Key link uncovered between C9orf72 mutation and TDP-43 pathology in ALS/FTD
In a new study, a team of Packard scientists identified a key intersection between two major pathways of pathology in ALS and frontotemporal dementia (FTD)
In a new study in Science Translational Medicine, a team of Packard scientists identified a key intersection between two major pathways of pathology in ALS and frontotemporal dementia (FTD). The work, led by biochemist James Shorter of the University of Pennsylvania and neuroscientist Leonard Petrucelli at the Mayo Clinic, revealed that toxic proteins produced by the repeat expansion in the C9orf72 gene (the most common genetic cause of ALS/FTD) trigger mislocalization and aggregation in the DNA-binding protein TDP-43. The results are a breakthrough not only in understanding how the C9orf72 mutation leads to disease but in the development of potential therapeutics.
Scientists have identified several potential mechanisms through which the C9 repeat expansion can cause ALS. The repeat of six nucleotides (GGGGCC) hundreds, even thousands, of times can confuse the cell’s standard RNA- and protein-making machinery. As a result, the cell makes abnormal mRNA and toxic proteins called dipeptide repeats, or DPRs. Although all of the five DPRs produced by the C9 repeat expansion can be damaging, the DPR known as poly(GR) stands out as being especially toxic. Previous studies have found poly(GR) frequently associated with clumps of TDP-43 in the cytoplasm of neurons in the motor cortex, but how and why these two proteins are associated remained unclear. The goal of the new study was to use biochemistry and cellular and animal models to untangle these links.
When the scientists incubated synthesized poly(GR) with TDP-43 protein, they found that this DPR triggered the formation of TDP-43 aggregates. The other DPR they tested, known as poly(GA), didn’t do this. Detailed protein biochemistry analysis revealed that poly(GR) enhances TDP-43 misfolding and aggregation. Other studies using immuno-electron and immuno-fluorescent microscopy showed that poly(GR) recruited cytoplasmic TDP-43 into toxic clumps in cultured cells, and is sufficient to promote the aggregation of wild-type TDP-43 in mice. In mouse studies, the researchers found that these clumps of poly(GR) also sequester some of the proteins that help large molecules move between the cytoplasm and nucleus in a process called nucleocytoplasmic transport. This disruption contributes to the mislocalization of TDP-43 from the nucleus to the cytoplasm, which further increases ALS/FTD molecular pathology.

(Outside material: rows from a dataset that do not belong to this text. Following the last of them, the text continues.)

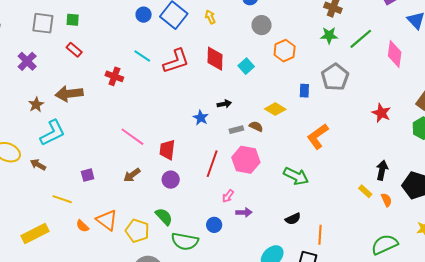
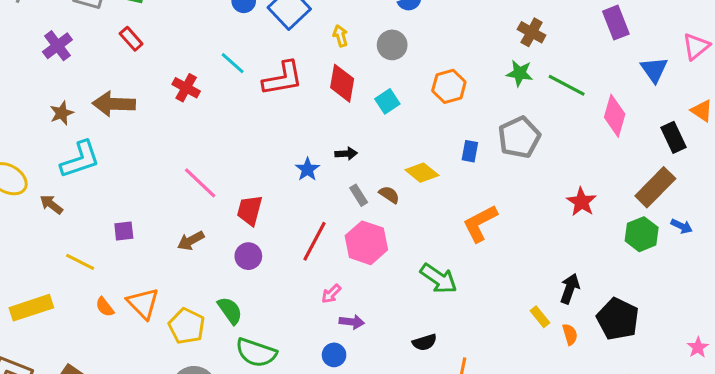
yellow arrow: (210, 17) -> (340, 36), moved
gray circle: (262, 25) -> (392, 45), moved
green line: (361, 39) -> (567, 85), turned 60
gray rectangle: (236, 130) -> (359, 195), turned 64
blue circle: (214, 225) -> (334, 355), moved

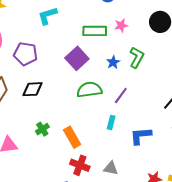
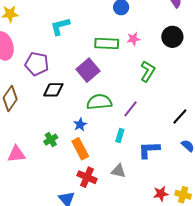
blue star: (113, 62) -> (80, 125), moved
black diamond: (33, 89) -> (53, 90), moved
gray triangle: (111, 168) -> (118, 171), moved

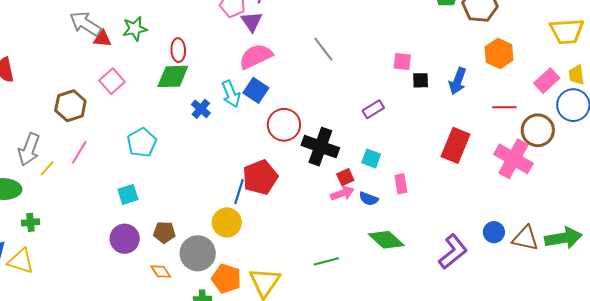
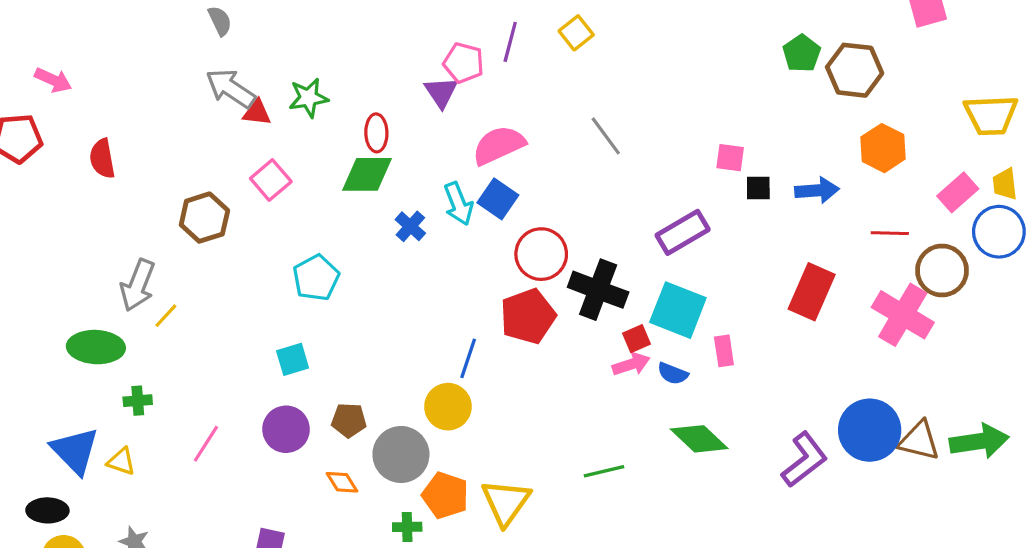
purple triangle: (252, 22) -> (441, 92), moved
blue arrow: (458, 81) -> (817, 190), turned -116
purple rectangle: (373, 109) -> (683, 232), size x1.5
pink line: (79, 152) -> (206, 444), moved
cyan square: (371, 159) -> (678, 310), size x1.8
red pentagon: (260, 177) -> (528, 316), moved
blue circle: (494, 232) -> (870, 430), size x1.8
yellow triangle: (21, 261) -> (121, 461), size x0.7

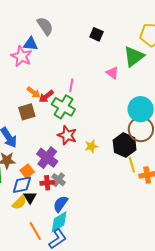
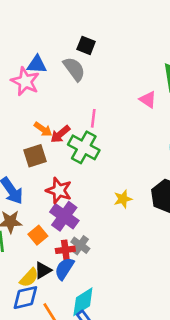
gray semicircle: (45, 26) -> (74, 69), moved
black square: (97, 34) -> (86, 45), moved
red star: (67, 135) -> (59, 190), moved
blue diamond: (22, 185) -> (25, 298), moved
black triangle: (30, 197) -> (43, 270), turned 32
blue semicircle: (60, 204) -> (64, 269), moved

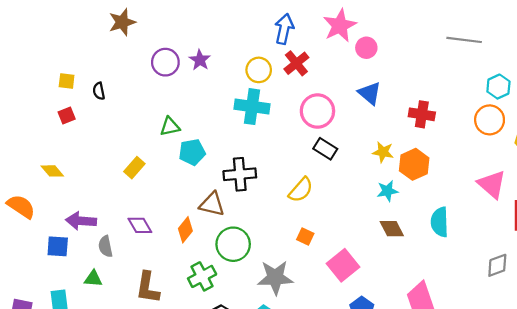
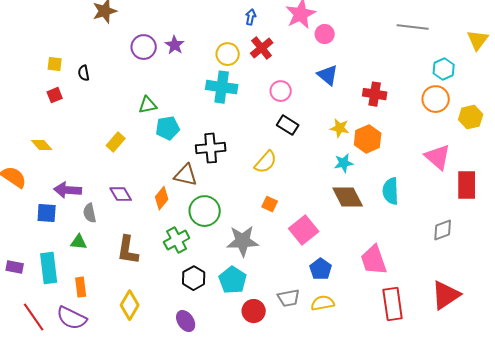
blue arrow: (284, 29) -> (251, 17), size x0.6
pink circle: (317, 111) -> (281, 91), size x0.7
brown diamond: (392, 229) -> (348, 197), size x1.4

The links between C9 DPRs and TDP-43 indicates that any therapeutics specifically targeting the repeat expansion also need to prevent or reverse the impacts on TDP-43 to be effective. For ALS/FTD caused by the C9 repeat expansion, Ionis Therapeutics has developed an antisense oligonucleotide (ASO), a type of molecular therapy that binds to a specific RNA sequence to mediate these RNAs degradation. Although previous studies showed that it can decrease DPR expression, no one knew whether it would also reduce TDP-43 pathology. Using a C9 mouse model, Shorter, Petrucelli, and colleagues showed that the ASO not only reduced DPR production, it also lowered the number of TDP-43 aggregates. The mice also had lower neuronal loss and a reduction in markers indicating neuronal injury.
Taken together, this work shows that C9-linked poly(GR) directly increases the formation of dense TDP-43 aggregates, and that targeting the C9 repeat expansion with an ASO not only reduces DPRs but also TDP-43 pathology. The results provide a direct link between two of the most common factors associated with ALS/FTD.